NA: I’ve heard a lot of conversation around whether we should be writing
in local languages – I know the great Ngũgĩ wa Thiong’o is a big advocate of this, but what I’ve always found
interesting is the assumption that everyone who speaks Twi or Lingala or Shona knows
how to read and write in Twi or Lingala or Shona. There’s a difference between
telling a good story over the phone, and writing a good story in a letter. In
both cases, words matter but in the latter case, everything matters.
Punctuation, grammar, metaphors, adjectives, – everything. And whilst I think
it is more than possible to write a beautifully and expertly crafted story in
Swahili, a lot of the African writers we know and love were taught the British curriculum
so they have perfected their writing skills and developed their various styles
One of the reasons
I hold Half of A Yellow Sun so close to my heart is because it was the first
time I saw my language written down in a book – it was probably one word at the
end of an English sentence, but it meant so much to me – so I do appreciate the
power of incorporating local languages into our literature, but sometimes I do
find the call to write exclusively in local languages a bit unrealistic for
writers who don’t have the skillset to do so.

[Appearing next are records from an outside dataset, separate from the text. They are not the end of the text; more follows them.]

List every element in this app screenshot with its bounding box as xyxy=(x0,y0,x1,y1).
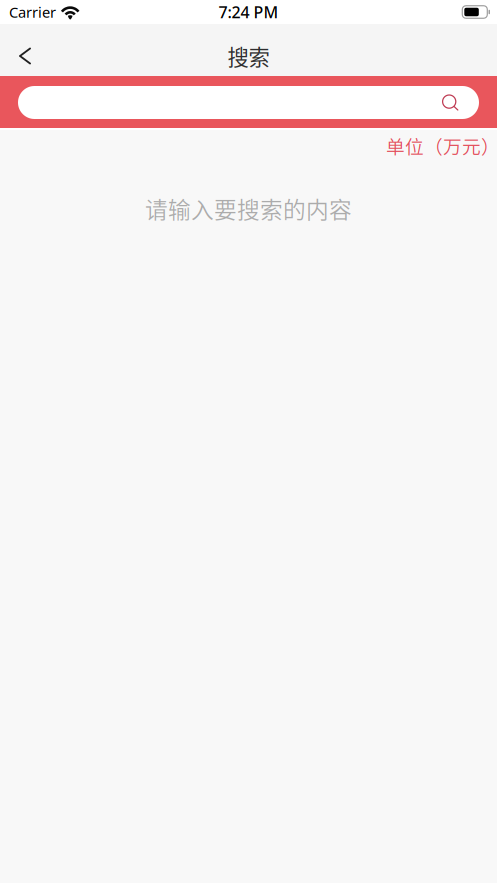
staticText: 搜索 xyxy=(228,41,270,72)
staticText: 请输入要搜索的内容 xyxy=(145,192,352,225)
button[interactable]: Search field xyxy=(18,86,479,119)
staticText: 单位（万元） xyxy=(386,132,497,159)
staticText: 7:24 PM xyxy=(218,1,278,23)
button[interactable]: Back xyxy=(0,36,50,76)
staticText: Carrier xyxy=(9,2,56,22)
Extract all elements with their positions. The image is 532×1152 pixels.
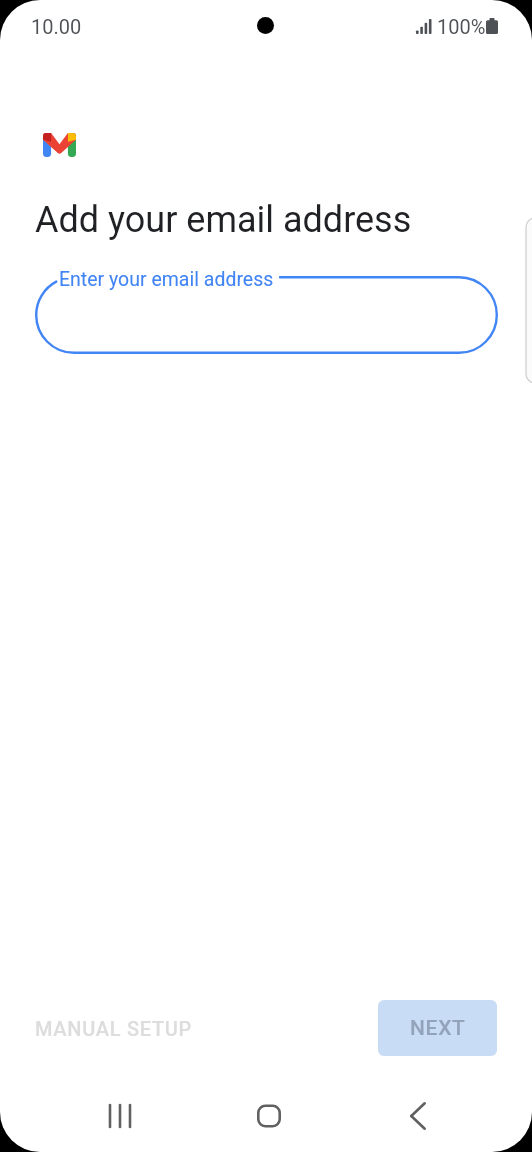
- staticText: 100%: [437, 15, 486, 38]
- staticText: NEXT: [410, 1016, 466, 1041]
- button[interactable]: NEXT: [378, 1000, 497, 1056]
- button[interactable]: Back: [343, 1080, 492, 1152]
- staticText: Add your email address: [35, 199, 412, 241]
- button[interactable]: Recent apps: [46, 1080, 194, 1152]
- staticText: Enter your email address: [59, 268, 274, 291]
- staticText: MANUAL SETUP: [35, 1017, 193, 1040]
- button[interactable]: MANUAL SETUP: [25, 1003, 203, 1054]
- button[interactable]: Home: [194, 1080, 343, 1152]
- staticText: 10.00: [31, 15, 82, 38]
- button[interactable]: Enter your email address: [35, 276, 498, 354]
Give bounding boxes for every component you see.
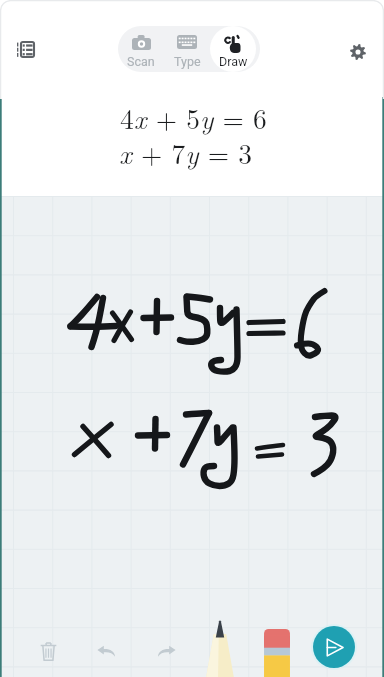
button[interactable]: Settings [336, 27, 380, 71]
button[interactable]: Clear [27, 630, 69, 672]
staticText: x + 7y = 3 [119, 133, 253, 172]
button[interactable]: Submit [313, 626, 355, 668]
button[interactable]: Type [164, 26, 210, 72]
staticText: Scan [127, 54, 155, 69]
button[interactable]: Eraser [259, 629, 295, 677]
staticText: Type [174, 54, 201, 69]
button[interactable]: Undo [85, 630, 127, 672]
button[interactable]: History [3, 27, 47, 71]
button[interactable]: Scan [118, 26, 164, 72]
button[interactable]: Pen [200, 620, 240, 677]
button[interactable]: Draw [210, 26, 256, 72]
staticText: Draw [219, 54, 248, 69]
button[interactable]: Redo [146, 630, 188, 672]
staticText: 4x + 5y = 6 [120, 98, 267, 137]
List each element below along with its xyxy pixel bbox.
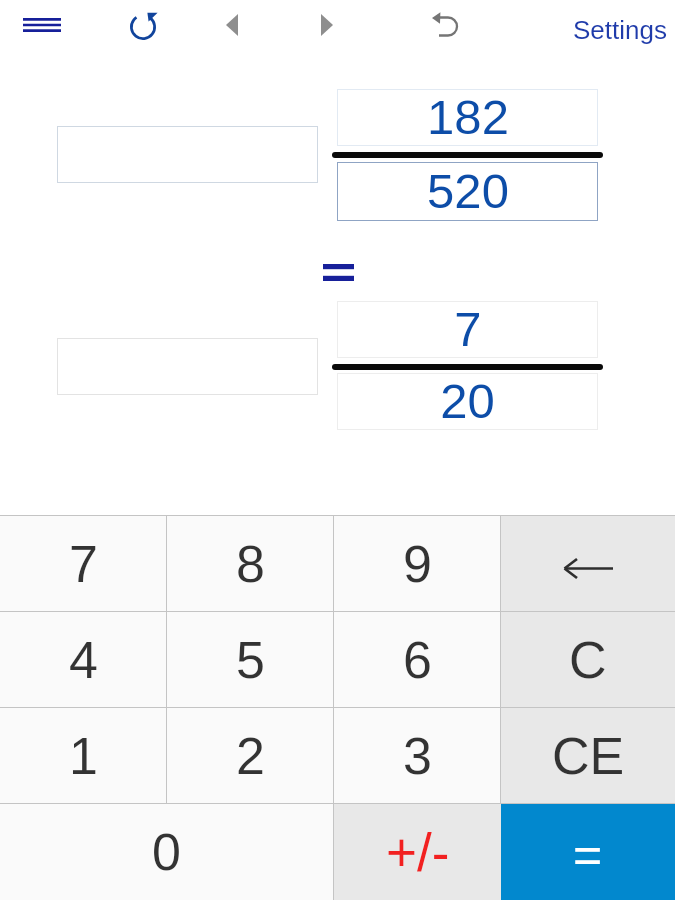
staticText: Settings xyxy=(573,15,667,44)
button[interactable]: Undo xyxy=(419,1,471,49)
button[interactable]: 520 xyxy=(337,162,598,221)
button[interactable]: 5 xyxy=(167,612,333,707)
button[interactable]: 6 xyxy=(334,612,500,707)
staticText: 4 xyxy=(69,631,98,689)
button[interactable]: CE xyxy=(501,708,675,803)
staticText: 7 xyxy=(454,302,482,357)
button[interactable] xyxy=(57,338,318,395)
staticText: +/- xyxy=(386,823,450,882)
staticText: 2 xyxy=(236,727,265,785)
button[interactable]: 0 xyxy=(0,804,333,900)
staticText: 182 xyxy=(427,90,509,145)
staticText: = xyxy=(573,827,603,883)
button[interactable]: 4 xyxy=(0,612,166,707)
button[interactable]: 7 xyxy=(337,301,598,358)
button[interactable]: 7 xyxy=(0,516,166,611)
staticText: CE xyxy=(552,727,625,785)
staticText: 20 xyxy=(440,374,495,429)
staticText: 520 xyxy=(427,164,509,219)
button[interactable]: Settings xyxy=(573,4,667,54)
staticText: 6 xyxy=(403,631,432,689)
button[interactable]: 2 xyxy=(167,708,333,803)
staticText: 1 xyxy=(69,727,98,785)
staticText: 7 xyxy=(69,535,98,593)
staticText: 9 xyxy=(403,535,432,593)
button[interactable]: Next xyxy=(301,1,353,49)
button[interactable] xyxy=(57,126,318,183)
staticText: 3 xyxy=(403,727,432,785)
staticText: 8 xyxy=(236,535,265,593)
button[interactable]: 182 xyxy=(337,89,598,146)
button[interactable]: 8 xyxy=(167,516,333,611)
button[interactable]: C xyxy=(501,612,675,707)
button[interactable]: 1 xyxy=(0,708,166,803)
button[interactable]: Backspace xyxy=(501,516,675,611)
button[interactable]: 20 xyxy=(337,373,598,430)
button[interactable]: 3 xyxy=(334,708,500,803)
button[interactable]: = xyxy=(501,804,675,900)
staticText: 5 xyxy=(236,631,265,689)
button[interactable]: 9 xyxy=(334,516,500,611)
button[interactable]: Previous xyxy=(206,1,258,49)
button[interactable]: +/- xyxy=(334,804,501,900)
button[interactable]: Refresh xyxy=(118,2,169,53)
staticText: 0 xyxy=(152,823,181,881)
button[interactable]: Menu xyxy=(8,3,76,47)
staticText: C xyxy=(569,631,607,689)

SNI: I do share that opinion really. Now going a bit personal, you describe
yourself on your website as a Nigerian-Londoner. Tell me about that. What’s
your relationship with the African continent like? Where is home to you?

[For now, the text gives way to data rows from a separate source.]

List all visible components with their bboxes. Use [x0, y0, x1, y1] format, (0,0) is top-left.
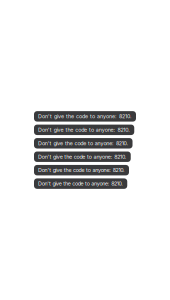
staticText: Don't give the code to anyone: 8210.	[38, 140, 128, 146]
staticText: Don't give the code to anyone: 8210.	[38, 127, 130, 133]
staticText: Don't give the code to anyone: 8210.	[38, 167, 125, 174]
staticText: Don't give the code to anyone: 8210.	[38, 154, 127, 160]
staticText: Don't give the code to anyone: 8210.	[38, 113, 132, 120]
staticText: Don't give the code to anyone: 8210.	[38, 180, 123, 187]
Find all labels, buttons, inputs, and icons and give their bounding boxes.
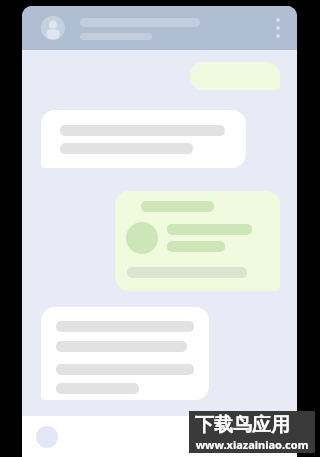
button[interactable]: Contact avatar (22, 6, 297, 50)
staticText: www.xiazainiao.com (189, 437, 315, 451)
button[interactable]: Add attachment (36, 426, 58, 448)
staticText: 下载鸟应用 (195, 413, 290, 437)
button[interactable] (115, 191, 280, 291)
button[interactable]: More options (265, 14, 291, 42)
button[interactable] (41, 110, 246, 168)
button[interactable] (190, 62, 280, 90)
button[interactable] (41, 307, 209, 400)
button[interactable]: Contact avatar (41, 16, 65, 40)
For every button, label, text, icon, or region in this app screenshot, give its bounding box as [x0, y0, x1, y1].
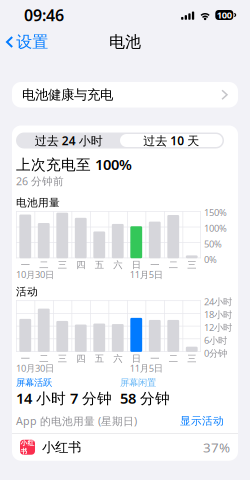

NA:Lol I’ve actually slightly amended that
description. I think of myself as a ‘Pan-African Londoner’ which speaks to a
lot of different parts of your question. Why Pan-African instead of Nigerian?

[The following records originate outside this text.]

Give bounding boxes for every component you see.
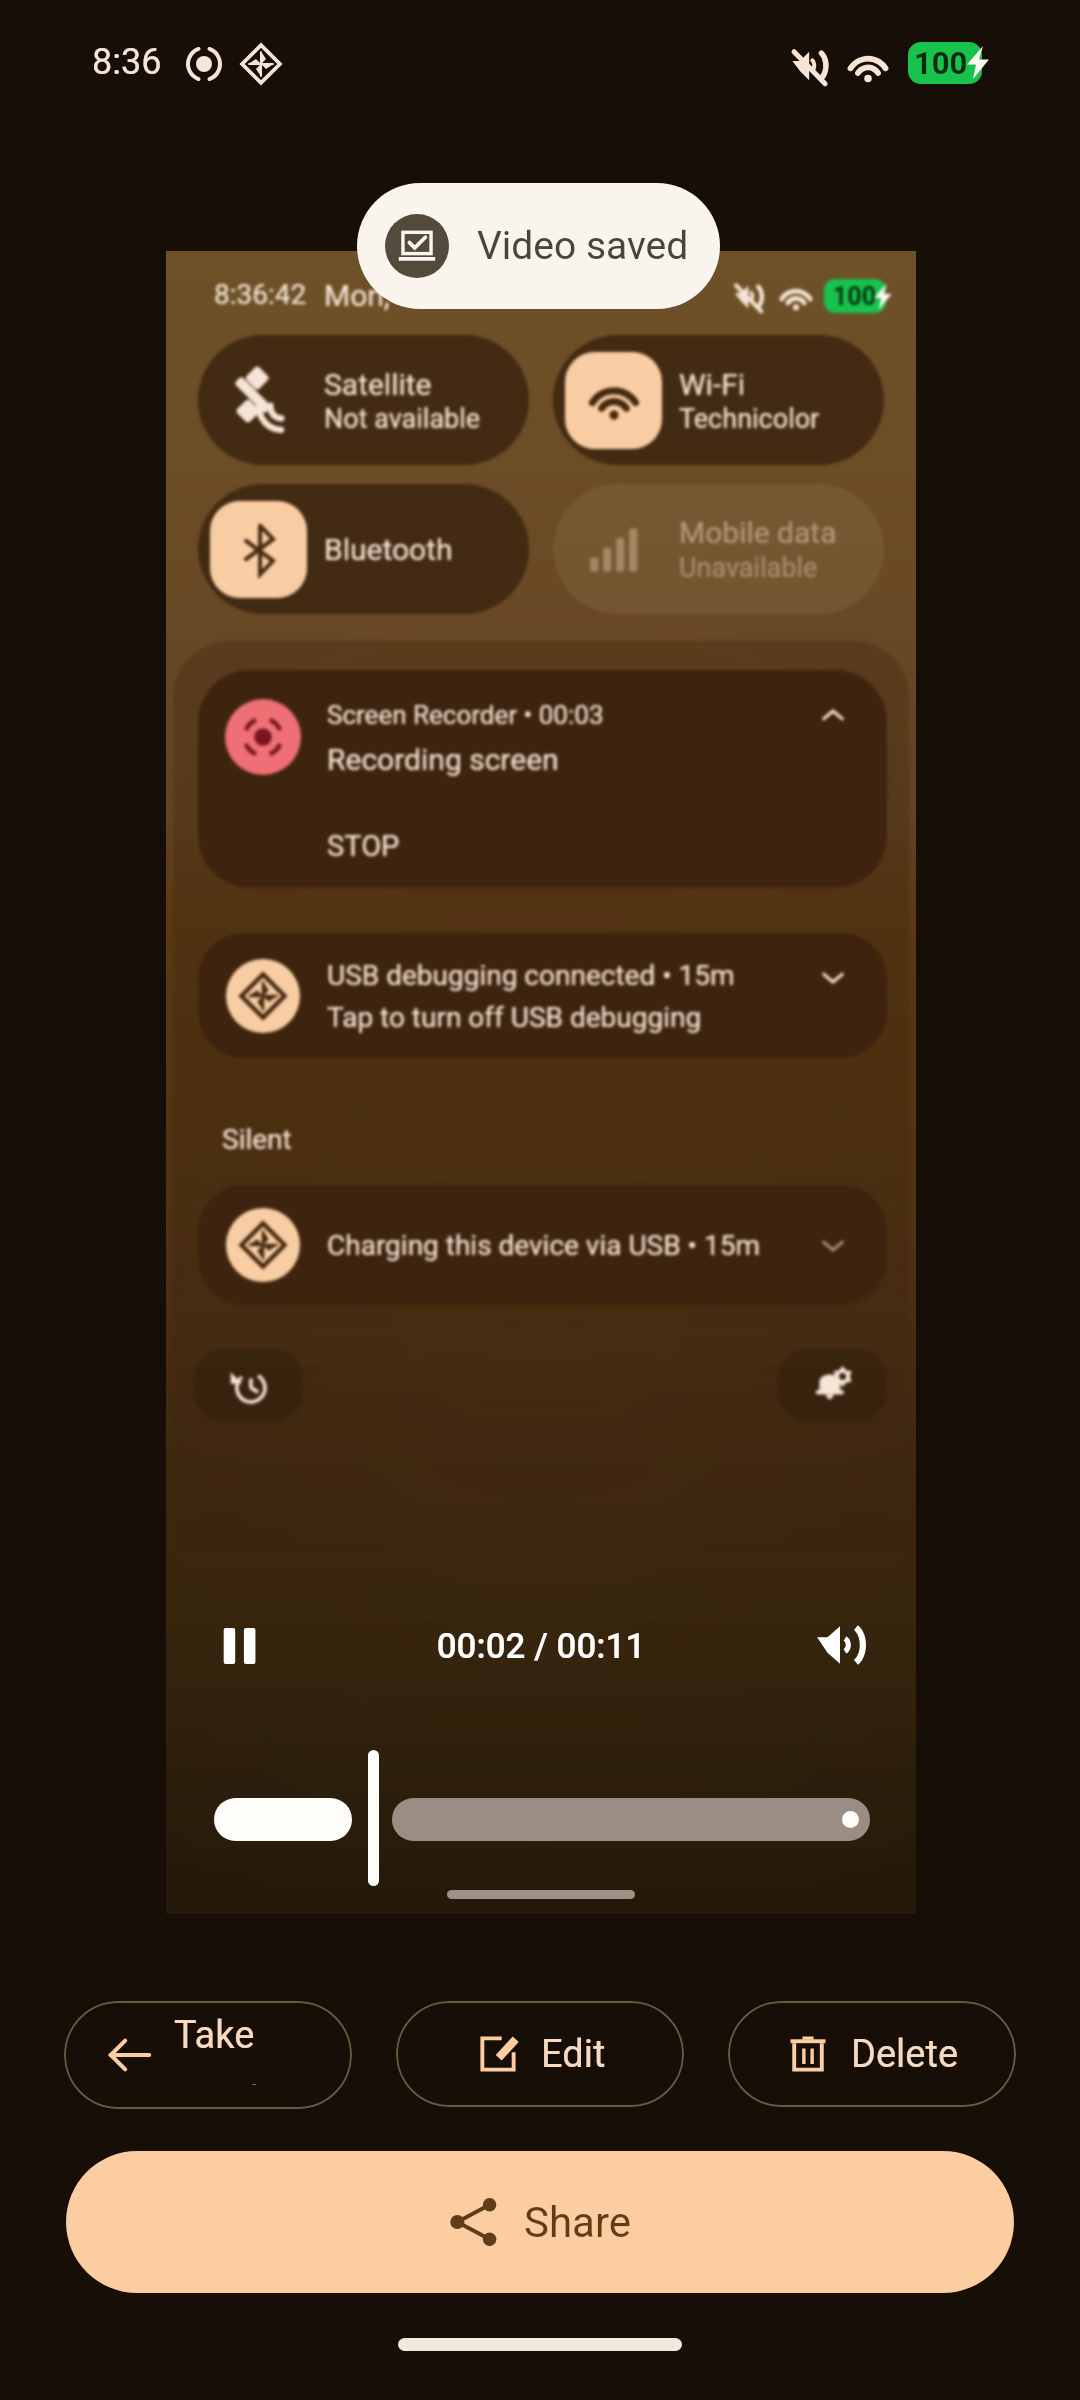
staticText: Not available — [324, 403, 481, 435]
staticText: Take another — [174, 2013, 304, 2085]
button[interactable]: Expand charging notification — [801, 1213, 865, 1277]
staticText: 8:36 — [92, 41, 162, 83]
button[interactable]: Share — [66, 2151, 1014, 2293]
button[interactable]: History — [194, 1349, 303, 1422]
staticText: Wi-Fi — [679, 367, 746, 402]
staticText: Screen Recorder • 00:03 — [327, 700, 604, 730]
button[interactable]: Delete — [728, 2001, 1016, 2107]
button[interactable]: Volume — [814, 1619, 866, 1671]
staticText: Recording screen — [327, 742, 559, 777]
staticText: Delete — [851, 2032, 959, 2077]
button[interactable]: STOP — [313, 818, 433, 874]
button[interactable]: Bluetooth — [198, 484, 529, 614]
button[interactable]: Satellite — [198, 335, 529, 465]
staticText: 00:02 / 00:11 — [166, 1626, 916, 1667]
button[interactable]: Video saved — [357, 183, 720, 309]
button[interactable]: Collapse notification — [801, 684, 865, 748]
staticText: Tap to turn off USB debugging — [327, 1001, 702, 1034]
button[interactable]: USB debugging connected • 15m — [198, 933, 887, 1058]
staticText: Share — [524, 2198, 632, 2247]
staticText: Mon, — [324, 278, 390, 313]
staticText: Edit — [541, 2032, 606, 2077]
staticText: Silent — [222, 1123, 292, 1156]
staticText: Bluetooth — [324, 532, 453, 567]
staticText: Unavailable — [679, 552, 818, 584]
staticText: 100 — [914, 45, 968, 81]
button[interactable]: Wi-Fi — [553, 335, 884, 465]
button[interactable]: Edit — [396, 2001, 684, 2107]
staticText: STOP — [327, 829, 400, 863]
staticText: Mobile data — [679, 515, 837, 550]
button[interactable]: Screen Recorder • 00:03 — [198, 670, 887, 888]
staticText: USB debugging connected • 15m — [327, 959, 735, 992]
staticText: 100 — [833, 282, 877, 311]
button[interactable]: Mobile data — [553, 484, 884, 614]
button[interactable]: Notification settings — [778, 1349, 887, 1422]
staticText: Video saved — [477, 223, 689, 269]
button[interactable]: Expand notification — [801, 945, 865, 1009]
button[interactable]: Charging this device via USB • 15m — [198, 1185, 887, 1305]
staticText: Technicolor — [679, 403, 820, 435]
button[interactable]: Take another — [64, 2001, 352, 2109]
staticText: Satellite — [324, 367, 432, 402]
button[interactable]: Pause — [220, 1623, 266, 1669]
staticText: 8:36:42 — [214, 278, 307, 311]
staticText: Charging this device via USB • 15m — [327, 1229, 760, 1262]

Well I remember having a conversation on a podcast a few years ago and making a
point that to be Nigerian means so many things that it almost doesn’t mean
anything. There are so many rich and beautiful expressions of Nigerian culture
which is great, but it means that I can attend a Yoruba friend’s traditional
engagement, observe the elaborate ceremony in awe, but still have no idea on
what was going on half of the time. Although I may spot a similarity between
their ceremony and an Igbo ceremony, I also spotted countless similarities when
I read about the matrimonial traditions in this story about a
Ugandan wedding engagement. So the idea of having one static
identity because of a meeting between colonial powers in 1884 is still tricky
for me to reconcile in my head but, having said that, when the Olympics come
around later this year, I’ll definitely be Nigerian. My Green White Green will
be flying high.
Where is home? Whew.
That’s a big question, and one I’ve been thinking about a lot recently. I’m
still trying to crystallize my thoughts on this and hope to explore it further
with AFREADA but for now, my go-to response would be to point people towards this TED
talk by Taiye Selasi.
SNI: I will be checking that out surely. Now, besides Ofe akwu, what other
Nigerian delicacy will you possibly be caught day dreaming about?
NA: Lol Seafood Okro. For sure.
SNI: Finally, besides AFREADA and the new role at HarperCollins, what other
interesting projects are you up to.
NA: There is one more actually – from now until the foreseeable future, I
shall be focusing on a new project where I try to sleep for 7-8 hours a night. It’s
not going as well as I’d hoped so far but I’ll keep you posted on my progress.